§ **WHAT TO PRODUCE**
What you give must be exactly the lines of the material from the first through the line that contains "下，停车时长被强制切割为整点单", inclusive, and no others.

(DATA Opens)

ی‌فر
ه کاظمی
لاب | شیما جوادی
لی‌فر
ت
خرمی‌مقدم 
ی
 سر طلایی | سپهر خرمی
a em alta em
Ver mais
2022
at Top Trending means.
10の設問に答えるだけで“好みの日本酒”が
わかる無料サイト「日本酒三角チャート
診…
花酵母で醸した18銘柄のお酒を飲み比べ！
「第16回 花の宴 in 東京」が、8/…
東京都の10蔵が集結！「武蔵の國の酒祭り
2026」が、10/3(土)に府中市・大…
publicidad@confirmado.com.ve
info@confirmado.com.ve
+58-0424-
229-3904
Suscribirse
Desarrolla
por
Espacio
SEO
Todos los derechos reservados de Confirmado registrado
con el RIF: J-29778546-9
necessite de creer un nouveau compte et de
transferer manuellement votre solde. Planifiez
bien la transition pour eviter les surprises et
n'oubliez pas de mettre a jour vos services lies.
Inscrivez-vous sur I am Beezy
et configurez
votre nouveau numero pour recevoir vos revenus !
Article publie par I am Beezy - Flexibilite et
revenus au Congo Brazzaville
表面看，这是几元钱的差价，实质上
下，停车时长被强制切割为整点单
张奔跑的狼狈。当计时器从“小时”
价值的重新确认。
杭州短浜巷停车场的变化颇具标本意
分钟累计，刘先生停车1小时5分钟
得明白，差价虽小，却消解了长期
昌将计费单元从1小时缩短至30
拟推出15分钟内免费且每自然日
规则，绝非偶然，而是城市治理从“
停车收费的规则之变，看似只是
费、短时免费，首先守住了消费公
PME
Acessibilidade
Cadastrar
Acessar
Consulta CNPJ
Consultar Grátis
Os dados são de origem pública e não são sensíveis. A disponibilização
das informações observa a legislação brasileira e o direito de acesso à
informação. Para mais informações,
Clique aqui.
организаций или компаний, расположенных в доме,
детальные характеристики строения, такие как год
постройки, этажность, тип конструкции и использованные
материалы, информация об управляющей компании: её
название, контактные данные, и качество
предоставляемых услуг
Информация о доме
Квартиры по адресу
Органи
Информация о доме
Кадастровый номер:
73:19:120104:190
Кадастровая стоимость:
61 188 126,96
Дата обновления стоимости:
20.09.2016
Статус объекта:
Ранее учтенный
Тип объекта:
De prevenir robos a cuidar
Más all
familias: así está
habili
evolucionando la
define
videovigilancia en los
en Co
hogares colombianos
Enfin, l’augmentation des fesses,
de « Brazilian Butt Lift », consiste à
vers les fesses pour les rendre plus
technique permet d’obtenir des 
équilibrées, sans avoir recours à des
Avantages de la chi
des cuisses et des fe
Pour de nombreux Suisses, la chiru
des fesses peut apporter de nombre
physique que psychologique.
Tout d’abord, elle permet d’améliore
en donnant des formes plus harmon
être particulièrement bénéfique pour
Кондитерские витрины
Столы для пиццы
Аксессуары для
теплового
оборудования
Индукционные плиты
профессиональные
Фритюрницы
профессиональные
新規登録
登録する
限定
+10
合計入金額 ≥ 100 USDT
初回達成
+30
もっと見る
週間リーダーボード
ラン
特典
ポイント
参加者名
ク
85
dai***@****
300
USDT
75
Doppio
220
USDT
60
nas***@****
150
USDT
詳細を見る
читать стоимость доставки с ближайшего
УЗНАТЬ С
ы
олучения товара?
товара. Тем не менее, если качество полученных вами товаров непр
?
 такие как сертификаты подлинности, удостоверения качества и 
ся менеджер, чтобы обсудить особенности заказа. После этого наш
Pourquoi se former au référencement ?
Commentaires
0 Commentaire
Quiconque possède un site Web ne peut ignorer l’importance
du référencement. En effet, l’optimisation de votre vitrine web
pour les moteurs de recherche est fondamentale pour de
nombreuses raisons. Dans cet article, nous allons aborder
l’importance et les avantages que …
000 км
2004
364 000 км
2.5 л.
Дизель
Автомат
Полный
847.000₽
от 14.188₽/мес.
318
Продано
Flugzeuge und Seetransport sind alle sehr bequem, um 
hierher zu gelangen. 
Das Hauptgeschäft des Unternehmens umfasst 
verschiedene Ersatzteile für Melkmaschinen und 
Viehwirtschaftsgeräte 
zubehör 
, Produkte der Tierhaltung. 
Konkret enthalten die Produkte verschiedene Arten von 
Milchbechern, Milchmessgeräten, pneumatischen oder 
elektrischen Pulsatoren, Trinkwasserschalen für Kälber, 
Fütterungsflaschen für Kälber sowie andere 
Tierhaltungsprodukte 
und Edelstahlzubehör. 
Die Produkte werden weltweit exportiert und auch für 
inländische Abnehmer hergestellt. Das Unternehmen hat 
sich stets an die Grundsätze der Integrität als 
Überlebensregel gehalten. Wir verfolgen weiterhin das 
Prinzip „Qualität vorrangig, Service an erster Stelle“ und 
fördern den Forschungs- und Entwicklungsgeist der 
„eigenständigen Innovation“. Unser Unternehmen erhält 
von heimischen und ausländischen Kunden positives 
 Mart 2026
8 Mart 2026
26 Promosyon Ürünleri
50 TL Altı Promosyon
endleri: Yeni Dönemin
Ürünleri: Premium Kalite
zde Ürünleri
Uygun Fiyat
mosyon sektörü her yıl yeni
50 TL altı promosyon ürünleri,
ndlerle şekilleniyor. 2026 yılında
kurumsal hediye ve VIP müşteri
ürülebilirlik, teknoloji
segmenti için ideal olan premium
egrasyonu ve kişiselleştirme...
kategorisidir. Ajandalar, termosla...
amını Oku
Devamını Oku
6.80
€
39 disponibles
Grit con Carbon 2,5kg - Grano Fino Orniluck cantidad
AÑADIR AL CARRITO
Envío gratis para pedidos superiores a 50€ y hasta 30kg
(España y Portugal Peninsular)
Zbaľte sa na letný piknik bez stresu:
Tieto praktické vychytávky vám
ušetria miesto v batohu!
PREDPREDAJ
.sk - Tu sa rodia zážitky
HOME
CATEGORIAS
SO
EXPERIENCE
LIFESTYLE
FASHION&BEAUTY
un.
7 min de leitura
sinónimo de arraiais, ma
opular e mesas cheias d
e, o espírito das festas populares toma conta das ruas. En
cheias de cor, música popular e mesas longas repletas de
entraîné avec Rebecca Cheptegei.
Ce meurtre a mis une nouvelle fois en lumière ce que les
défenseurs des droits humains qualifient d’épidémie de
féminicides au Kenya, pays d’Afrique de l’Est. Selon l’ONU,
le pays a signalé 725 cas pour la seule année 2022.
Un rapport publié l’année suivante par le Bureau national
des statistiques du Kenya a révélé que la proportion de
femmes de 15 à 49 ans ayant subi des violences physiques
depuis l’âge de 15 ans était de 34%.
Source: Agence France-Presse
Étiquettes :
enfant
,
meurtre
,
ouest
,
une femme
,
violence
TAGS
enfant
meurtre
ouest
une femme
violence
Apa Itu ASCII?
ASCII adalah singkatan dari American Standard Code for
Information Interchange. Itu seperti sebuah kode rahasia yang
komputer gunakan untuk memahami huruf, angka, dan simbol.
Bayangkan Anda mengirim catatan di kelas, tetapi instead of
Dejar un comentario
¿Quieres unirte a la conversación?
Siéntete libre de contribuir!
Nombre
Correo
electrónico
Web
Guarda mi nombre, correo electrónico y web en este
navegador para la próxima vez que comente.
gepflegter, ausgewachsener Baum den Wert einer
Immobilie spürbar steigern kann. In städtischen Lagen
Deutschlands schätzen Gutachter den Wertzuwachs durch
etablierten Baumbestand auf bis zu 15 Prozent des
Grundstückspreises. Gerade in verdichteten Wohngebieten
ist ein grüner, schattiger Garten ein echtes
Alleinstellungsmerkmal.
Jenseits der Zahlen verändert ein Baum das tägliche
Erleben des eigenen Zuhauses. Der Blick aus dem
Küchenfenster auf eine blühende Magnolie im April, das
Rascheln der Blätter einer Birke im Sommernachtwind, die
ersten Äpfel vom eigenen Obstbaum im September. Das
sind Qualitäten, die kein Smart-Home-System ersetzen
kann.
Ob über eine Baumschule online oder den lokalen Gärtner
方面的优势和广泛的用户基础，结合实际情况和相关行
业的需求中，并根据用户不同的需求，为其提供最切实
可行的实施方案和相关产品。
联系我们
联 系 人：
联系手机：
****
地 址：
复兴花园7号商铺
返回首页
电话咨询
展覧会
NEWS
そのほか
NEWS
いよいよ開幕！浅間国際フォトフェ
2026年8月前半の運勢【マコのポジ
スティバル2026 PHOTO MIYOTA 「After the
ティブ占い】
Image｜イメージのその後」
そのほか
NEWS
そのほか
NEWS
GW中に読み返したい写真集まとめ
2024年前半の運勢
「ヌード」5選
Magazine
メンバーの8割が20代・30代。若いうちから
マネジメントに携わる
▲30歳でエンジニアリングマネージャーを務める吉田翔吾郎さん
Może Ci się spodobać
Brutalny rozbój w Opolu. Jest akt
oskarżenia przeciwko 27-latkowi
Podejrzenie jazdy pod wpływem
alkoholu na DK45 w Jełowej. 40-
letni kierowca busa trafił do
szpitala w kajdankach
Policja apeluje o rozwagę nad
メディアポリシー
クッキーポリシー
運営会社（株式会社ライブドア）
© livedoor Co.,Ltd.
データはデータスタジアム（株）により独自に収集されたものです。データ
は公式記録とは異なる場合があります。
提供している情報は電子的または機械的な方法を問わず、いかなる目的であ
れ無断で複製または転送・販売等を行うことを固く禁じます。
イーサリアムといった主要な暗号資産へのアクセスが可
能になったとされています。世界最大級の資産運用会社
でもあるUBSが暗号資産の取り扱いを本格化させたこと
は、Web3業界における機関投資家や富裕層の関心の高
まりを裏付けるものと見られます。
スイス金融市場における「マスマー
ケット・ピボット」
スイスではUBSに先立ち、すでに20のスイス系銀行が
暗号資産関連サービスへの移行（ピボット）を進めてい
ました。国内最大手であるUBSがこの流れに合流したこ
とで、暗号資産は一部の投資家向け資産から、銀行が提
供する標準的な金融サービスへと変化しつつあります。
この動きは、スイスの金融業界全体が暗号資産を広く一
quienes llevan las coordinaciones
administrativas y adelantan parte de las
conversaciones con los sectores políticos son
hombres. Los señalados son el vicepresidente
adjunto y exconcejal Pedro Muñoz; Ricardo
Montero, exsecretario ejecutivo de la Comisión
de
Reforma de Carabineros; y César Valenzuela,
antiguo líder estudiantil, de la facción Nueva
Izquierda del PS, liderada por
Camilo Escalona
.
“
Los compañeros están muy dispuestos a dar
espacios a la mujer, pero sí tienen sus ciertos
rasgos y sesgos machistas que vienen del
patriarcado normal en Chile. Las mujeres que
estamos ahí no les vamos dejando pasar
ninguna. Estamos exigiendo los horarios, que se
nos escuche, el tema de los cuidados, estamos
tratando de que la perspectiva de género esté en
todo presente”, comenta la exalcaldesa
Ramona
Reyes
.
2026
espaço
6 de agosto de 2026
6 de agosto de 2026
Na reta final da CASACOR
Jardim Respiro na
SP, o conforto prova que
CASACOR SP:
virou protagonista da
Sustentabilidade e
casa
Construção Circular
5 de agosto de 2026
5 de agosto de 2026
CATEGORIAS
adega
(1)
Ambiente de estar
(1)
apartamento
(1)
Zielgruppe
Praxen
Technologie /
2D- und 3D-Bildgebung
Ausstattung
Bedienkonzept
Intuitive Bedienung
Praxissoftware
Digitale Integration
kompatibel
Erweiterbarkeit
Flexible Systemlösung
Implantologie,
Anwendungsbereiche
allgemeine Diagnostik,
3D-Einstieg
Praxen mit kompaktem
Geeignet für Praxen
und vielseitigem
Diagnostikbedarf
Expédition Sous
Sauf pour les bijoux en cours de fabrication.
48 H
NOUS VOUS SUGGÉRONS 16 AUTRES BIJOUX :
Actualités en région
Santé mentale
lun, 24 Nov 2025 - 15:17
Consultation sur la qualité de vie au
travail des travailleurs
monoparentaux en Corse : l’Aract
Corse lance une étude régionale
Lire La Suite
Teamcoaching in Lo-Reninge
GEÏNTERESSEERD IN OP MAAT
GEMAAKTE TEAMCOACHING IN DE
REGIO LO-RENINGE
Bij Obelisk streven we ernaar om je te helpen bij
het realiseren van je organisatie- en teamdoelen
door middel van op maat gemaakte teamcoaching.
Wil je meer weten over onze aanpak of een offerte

(DATA Closes)

§ **RESPONSE AREA**
ی‌فر
ه کاظمی
لاب | شیما جوادی
لی‌فر
ت
خرمی‌مقدم 
ی
 سر طلایی | سپهر خرمی
a em alta em
Ver mais
2022
at Top Trending means.
10の設問に答えるだけで“好みの日本酒”が
わかる無料サイト「日本酒三角チャート
診…
花酵母で醸した18銘柄のお酒を飲み比べ！
「第16回 花の宴 in 東京」が、8/…
東京都の10蔵が集結！「武蔵の國の酒祭り
2026」が、10/3(土)に府中市・大…
publicidad@confirmado.com.ve
info@confirmado.com.ve
+58-0424-
229-3904
Suscribirse
Desarrolla
por
Espacio
SEO
Todos los derechos reservados de Confirmado registrado
con el RIF: J-29778546-9
necessite de creer un nouveau compte et de
transferer manuellement votre solde. Planifiez
bien la transition pour eviter les surprises et
n'oubliez pas de mettre a jour vos services lies.
Inscrivez-vous sur I am Beezy
et configurez
votre nouveau numero pour recevoir vos revenus !
Article publie par I am Beezy - Flexibilite et
revenus au Congo Brazzaville
表面看，这是几元钱的差价，实质上
下，停车时长被强制切割为整点单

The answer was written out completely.